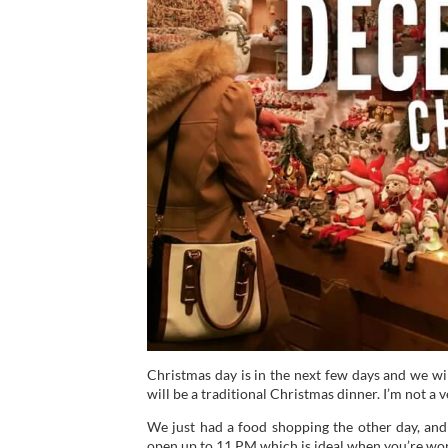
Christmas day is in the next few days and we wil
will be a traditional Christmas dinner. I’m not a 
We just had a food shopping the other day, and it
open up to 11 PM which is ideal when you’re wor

=======

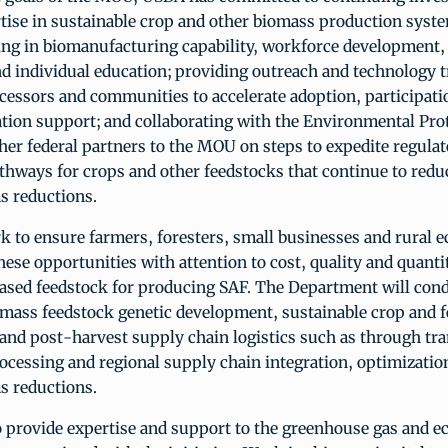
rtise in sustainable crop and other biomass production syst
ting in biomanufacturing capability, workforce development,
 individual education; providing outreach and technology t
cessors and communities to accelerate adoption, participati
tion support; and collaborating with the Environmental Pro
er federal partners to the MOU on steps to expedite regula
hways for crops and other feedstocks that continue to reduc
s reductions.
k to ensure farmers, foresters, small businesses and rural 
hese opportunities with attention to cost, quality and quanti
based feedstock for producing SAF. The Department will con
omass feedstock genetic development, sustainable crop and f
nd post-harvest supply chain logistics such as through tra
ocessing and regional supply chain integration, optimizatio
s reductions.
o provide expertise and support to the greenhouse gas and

=======

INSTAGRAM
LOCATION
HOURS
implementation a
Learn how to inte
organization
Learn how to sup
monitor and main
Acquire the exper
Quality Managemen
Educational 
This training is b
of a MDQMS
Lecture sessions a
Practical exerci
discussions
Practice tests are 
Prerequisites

=======

Beginning at the line above with "Christmas day is" and finishing at the line with "open up to 11", return each line exactly and return nothing else.

Christmas day is in the next few days and we wil
will be a traditional Christmas dinner. I’m not a 
We just had a food shopping the other day, and it
open up to 11 PM which is ideal when you’re wor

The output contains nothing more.